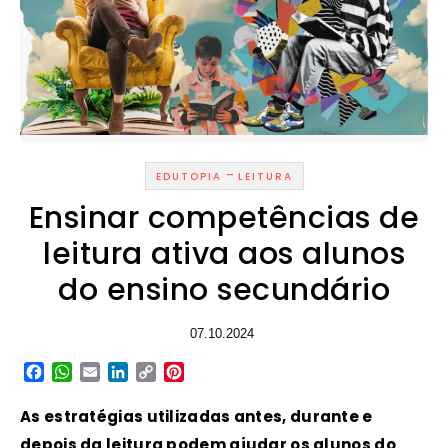
-
EDUTOPIA
LEITURA
Ensinar competências de
leitura ativa aos alunos
do ensino secundário
07.10.2024
Facebook
WhatsApp
Email
LinkedIn
Copy
Pinterest
Link
As estratégias utilizadas antes, durante e
depois da leitura podem ajudar os alunos do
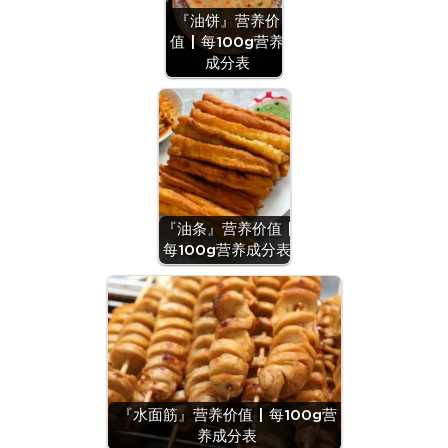
『油饼』营养价
值 | 每100g营养
成分表
『油条』营养价值 |
每100g营养成分表
『水面筋』营养价值 | 每100g营
养成分表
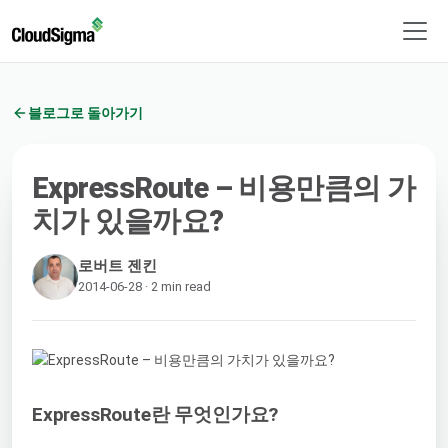
블로그로 돌아가기
ExpressRoute – 비용만큼의 가
치가 있을까요?
로버트 젠킨
2014-06-28 · 2 min read
ExpressRoute란 무엇인가요?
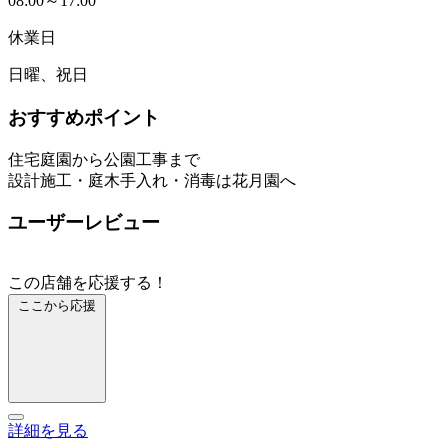
08:00～17:00
休業日
日曜、祝日
おすすめポイント
住宅庭園から公園工事まで
設計施工・庭木手入れ・消毒は花月園へ
ユーザーレビュー
この店舗を応援する！
ここから応援
詳細を見る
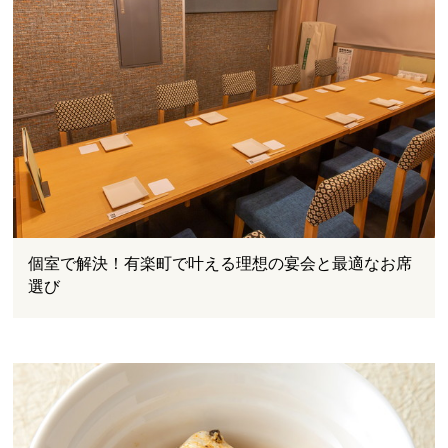
個室で解決！有楽町で叶える理想の宴会と最適なお席
選び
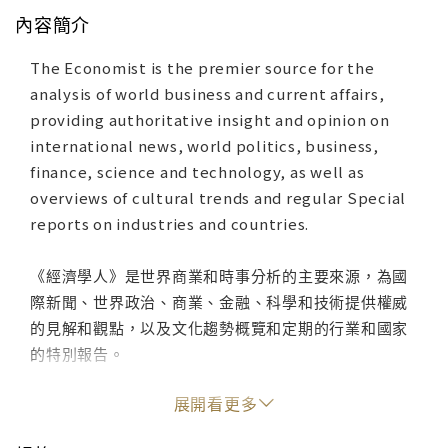
內容簡介
The Economist is the premier source for the
analysis of world business and current affairs,
providing authoritative insight and opinion on
international news, world politics, business,
finance, science and technology, as well as
overviews of cultural trends and regular Special
reports on industries and countries.
《經濟學人》是世界商業和時事分析的主要來源，為國
際新聞、世界政治、商業、金融、科學和技術提供權威
的見解和觀點，以及文化趨勢概覽和定期的行業和國家
的特別報告。
展開看更多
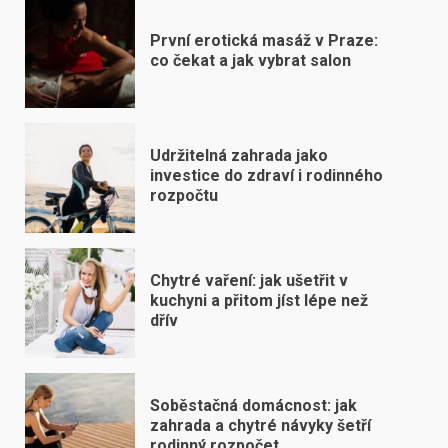
První erotická masáž v Praze:
co čekat a jak vybrat salon
Udržitelná zahrada jako
investice do zdraví i rodinného
rozpočtu
Chytré vaření: jak ušetřit v
kuchyni a přitom jíst lépe než
dřív
Soběstačná domácnost: jak
zahrada a chytré návyky šetří
rodinný rozpočet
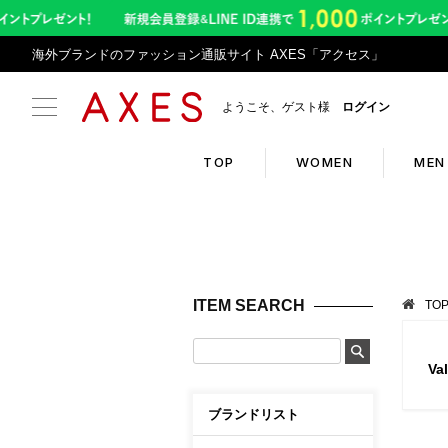
海外ブランドのファッション通販サイト AXES「アクセス」
ようこそ、ゲスト様
ログイン
TOP
WOMEN
MEN
Search
Infor
ブランドリスト
お盆期
ITEM SEARCH
TO
カテゴリリスト
令和8
ランキング
アプリ
Va
クーポン
返品サ
ブランドリスト
新入荷アイテム
悪質サ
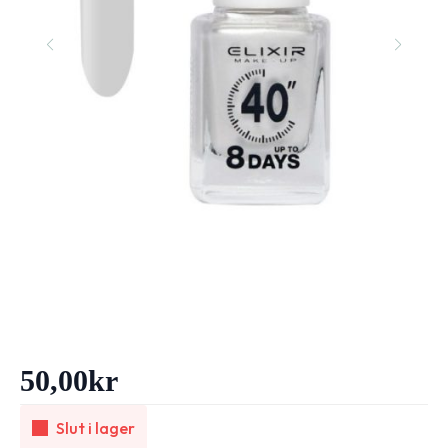
50,00
kr
Slut i lager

=-=-=

> Goal of the exercise
The answer is the full listing above, reproduced character for character, minus its images.

> Reply to the exercise
-
EDUTOPIA
LEITURA
Ensinar competências de
leitura ativa aos alunos
do ensino secundário
07.10.2024
Facebook
WhatsApp
Email
LinkedIn
Copy
Pinterest
Link
As estratégias utilizadas antes, durante e
depois da leitura podem ajudar os alunos do
『油饼』营养价
值 | 每100g营养
成分表
『油条』营养价值 |
每100g营养成分表
『水面筋』营养价值 | 每100g营
养成分表
블로그로 돌아가기
ExpressRoute – 비용만큼의 가
치가 있을까요?
로버트 젠킨
2014-06-28 · 2 min read
ExpressRoute란 무엇인가요?
08:00～17:00
休業日
日曜、祝日
おすすめポイント
住宅庭園から公園工事まで
設計施工・庭木手入れ・消毒は花月園へ
ユーザーレビュー
この店舗を応援する！
ここから応援
詳細を見る
個室で解決！有楽町で叶える理想の宴会と最適なお席
選び
內容簡介
The Economist is the premier source for the
analysis of world business and current affairs,
providing authoritative insight and opinion on
international news, world politics, business,
finance, science and technology, as well as
overviews of cultural trends and regular Special
reports on industries and countries.
《經濟學人》是世界商業和時事分析的主要來源，為國
際新聞、世界政治、商業、金融、科學和技術提供權威
的見解和觀點，以及文化趨勢概覽和定期的行業和國家
的特別報告。
展開看更多
První erotická masáž v Praze:
co čekat a jak vybrat salon
Udržitelná zahrada jako
investice do zdraví i rodinného
rozpočtu
Chytré vaření: jak ušetřit v
kuchyni a přitom jíst lépe než
dřív
Soběstačná domácnost: jak
zahrada a chytré návyky šetří
rodinný rozpočet
海外ブランドのファッション通販サイト AXES「アクセス」
ようこそ、ゲスト様
ログイン
TOP
WOMEN
MEN
Search
Infor
ブランドリスト
お盆期
ITEM SEARCH
TO
カテゴリリスト
令和8
ランキング
アプリ
Va
クーポン
返品サ
ブランドリスト
新入荷アイテム
悪質サ
50,00
kr
Slut i lager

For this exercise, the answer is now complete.